§ **Task description**:
The answer must be every line of the records below that holds the word "ayam".

Information section start

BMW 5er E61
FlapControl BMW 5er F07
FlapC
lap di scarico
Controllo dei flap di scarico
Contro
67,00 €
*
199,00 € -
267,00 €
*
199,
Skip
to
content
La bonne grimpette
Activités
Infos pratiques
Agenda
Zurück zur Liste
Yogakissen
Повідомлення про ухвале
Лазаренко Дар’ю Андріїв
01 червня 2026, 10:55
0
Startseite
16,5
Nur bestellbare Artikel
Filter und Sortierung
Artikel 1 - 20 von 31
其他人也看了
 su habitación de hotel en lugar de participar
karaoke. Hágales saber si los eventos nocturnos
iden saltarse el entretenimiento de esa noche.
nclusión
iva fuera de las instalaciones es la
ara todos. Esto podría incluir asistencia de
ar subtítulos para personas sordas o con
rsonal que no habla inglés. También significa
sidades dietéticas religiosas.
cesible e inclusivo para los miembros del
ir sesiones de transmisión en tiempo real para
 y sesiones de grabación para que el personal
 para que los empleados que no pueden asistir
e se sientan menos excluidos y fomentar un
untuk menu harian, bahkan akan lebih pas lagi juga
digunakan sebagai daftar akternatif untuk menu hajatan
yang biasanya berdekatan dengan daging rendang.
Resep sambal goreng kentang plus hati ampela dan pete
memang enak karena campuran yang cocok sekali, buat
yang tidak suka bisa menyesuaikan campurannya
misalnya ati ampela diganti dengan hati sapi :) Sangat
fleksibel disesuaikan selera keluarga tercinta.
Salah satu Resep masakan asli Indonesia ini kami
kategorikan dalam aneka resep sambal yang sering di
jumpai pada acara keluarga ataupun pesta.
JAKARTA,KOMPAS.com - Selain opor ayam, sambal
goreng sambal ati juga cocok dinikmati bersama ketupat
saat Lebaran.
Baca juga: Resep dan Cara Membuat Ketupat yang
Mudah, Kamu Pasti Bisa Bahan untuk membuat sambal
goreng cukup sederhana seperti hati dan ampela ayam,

Information section end

§ **Solution to this task**:
JAKARTA,KOMPAS.com - Selain opor ayam, sambal
goreng cukup sederhana seperti hati dan ampela ayam,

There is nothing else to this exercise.